Welcome to the first instalment of The Second Chance Saloon, a venture in which I attempt to do psychological harm to myself by watching, in no particular order, the one hundred films that IMDB.com have deemed to be the worst ever made. Today’s treat, coming in at number seventy-four on the ‘bottom list’, is 1999’s Simon Sez. Described as an action comedy, this unbelievably bad star vehicle has an unnecessary abundance of the former and an outrageous lack of the latter. Dennis Rodman is said star to be ‘vehicled’ in a Michael Jordan style attempt to switch from basketball to acting, but whereas Jordan’s turn in Space Jam was heart-warmingly dreadful, Rodman fails to display any kind of charisma or stage presence, leaving his bleached hair, numerous tattoos and heavy duty face jewellery to remind the audience that he is actually there. A quick bout of internet research on the former NBA star informs me that he is one of forty-seven siblings, astounding me further to think that someone who must have had to do his fair share of attention seeking in life can be so utterly forgettable on screen. Rodman plays Simon, a CIA agent who is on a mission in picturesque France to save the day when a generic Bond villain with a horrendous generic European accent comes in to possession of a giant laser with the intent to blow up the Eiffel Tower. His motive? Because he has never had a job, that is verbatim.

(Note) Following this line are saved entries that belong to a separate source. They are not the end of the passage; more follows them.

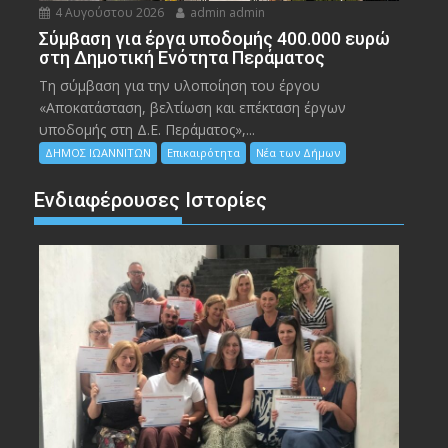
4 Αυγούστου 2026
admin admin
Σύμβαση για έργα υποδομής 400.000 ευρώ
στη Δημοτική Ενότητα Περάματος
Τη σύμβαση για την υλοποίηση του έργου
«Αποκατάσταση, βελτίωση και επέκταση έργων
υποδομής στη Δ.Ε. Περάματος»,...
ΔΗΜΟΣ ΙΩΑΝΝΙΤΩΝ
Επικαιρότητα
Νέα των Δήμων
Ενδιαφέρουσες Ιστορίες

Our ‘hero’ is helped and hindered along the way by a vast array of terrible actors and even more terrible characters, including two undercover monks with access to the most basic looking technology HQ I’ve ever seen on film, and an excruciatingly annoying sidekick played by stand-up comedian Dane Cook. The love interest is provided by model turned actress turned model again Emma Sjoberg (now Wiklund), who whilst being pleasant to look at, has very little dramatic ability and does little to lift the film out of the very bottom of the barrel in which it sits.
So, was there anything, any tiny little thing that I can pick from the rubble of this hot crumbling mess of a movie and say I enjoyed? Honestly, not really, but if you lower your expectations to a level at which you thought they could never sink, than some aspects of the film become slightly less abhorrent. For example, the way in which the main villain’s gang of goons where glam rock make-up for absolutely no valid or explained purpose. The sight of this pleased me for some reason, perhaps just for the fact that it was distraction from the details (if you can call them that) of the plot. Secondly, the film’s action came mostly in the form of very badly choreographed and poorly executed martial arts scenes that took me back to my childhood days and the hours and hours I spent watching the very same thing in episodes of Mighty Morphin’ Power Rangers. However, like the Power Rangers, does Simon Sez have a kick-ass theme tune to make up for it? No, no it does not.
There is no point in awarding scores out of five for anything I cover in The Second Chance Saloon, because without a doubt they are all in minus figures and in an entire universe of their own. On the plus side, Simon Sez was only eighty-two minutes long. On the down side, according to IMDB, there are seventy-three films I have yet to watch that are judged to be worse. Lord help me.